🏊♂️ Vier Gießener starten bei der WM in Doha — drei Medaillen für den GSV
🥈 Maike Lang wird Vizeweltmeisterin
In diesem Jahr war für die Schwimmwelt alles etwas anders: Wegen der Olympischen Spiele in Paris wurden die Schwimmweltmeisterschaften in den Februar verlegt. Da die Masters-Weltmeisterschaften traditionell am gleichen Ort stattfinden wie die regulären Titelkämpfe, rückte auch dieses Event ungewohnt früh im Jahr in den Kalender.
Nach der Fußball-WM 2023 sicherte sich Katar mit der Schwimm-WM und der Masters-WM die Austragung einer weiteren weltweit populären Sportart. Startberechtigt ist jeder Masters-Schwimmer, der die geforderten Pflichtzeiten erfüllt und die Teilnahme finanziell stemmen kann.
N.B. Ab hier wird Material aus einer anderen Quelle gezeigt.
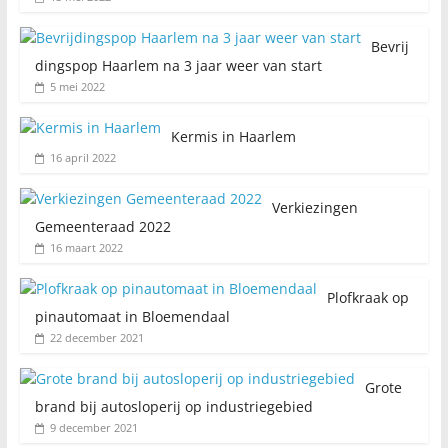
Bevrij
dingspop Haarlem na 3 jaar weer van start
5 mei 2022
Kermis in Haarlem
16 april 2022
Verkiezingen
Gemeenteraad 2022
16 maart 2022
Plofkraak op
pinautomaat in Bloemendaal
22 december 2021
Grote
brand bij autosloperij op industriegebied
9 december 2021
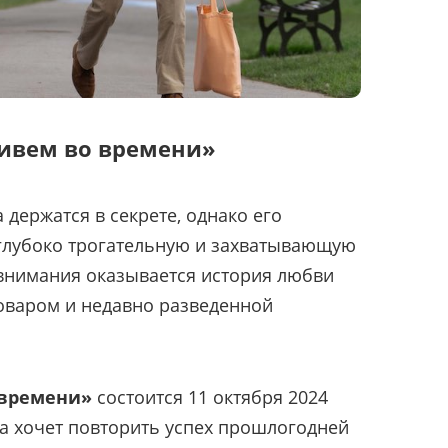
ивем во времени»
держатся в секрете, однако его
 глубоко трогательную и захватывающую
внимания оказывается история любви
варом и недавно разведенной
времени»
состоится 11 октября 2024
да хочет повторить успех прошлогодней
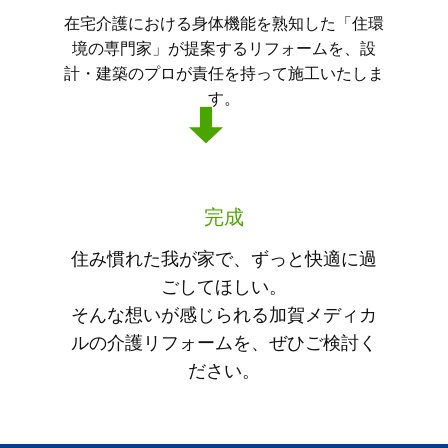
在宅介護における身体機能を熟知した「住環
境の専門家」が提案するリフォームを、設
計・建築のプロが責任を持って施工いたしま
す。
完成
住み慣れた我が家で、ずっと快適に過
ごしてほしい。
そんな想いが感じられる加賀メディカ
ルの介護リフォームを、ぜひご検討く
ださい。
Für die vier Masters-Aktiven des Gießener Schwimmvereins war die WM in Doha ein besonderes Ziel. Eine Weltmeisterschaft ist für Amateur-Schwimmer das höchste sportliche Niveau — und die kurze Flugzeit von rund sechs Stunden machte die Teilnahme zusätzlich attraktiv. Am Ende wurde die Wettkampfwoche am Persischen Golf zu einer der erfolgreichsten in der Geschichte der GSV‑Schwimmabteilung: Drei Medaillen und sechs Top‑Ten‑Platzierungen sind für einen kleinen Verein mit begrenzten Trainingsmöglichkeiten und rein ehrenamtlichen Trainern ein außergewöhnliches Ergebnis.
Trainer Ulrich Ringleb zeigte sich nach knapp zwei Wochen Wettkampf stolz auf seine Athleten:
«Deutsche Meister und Vize-Europameister hatten wir schon — aber drei Medaillen bei einer WM sind etwas ganz Besonderes. Wenn uns vorher jemand gesagt hätte, dass wir 3 Medaillen und 11 Top‑Ten‑Platzierungen holen, hätten wir ihn wohl für verrückt erklärt.»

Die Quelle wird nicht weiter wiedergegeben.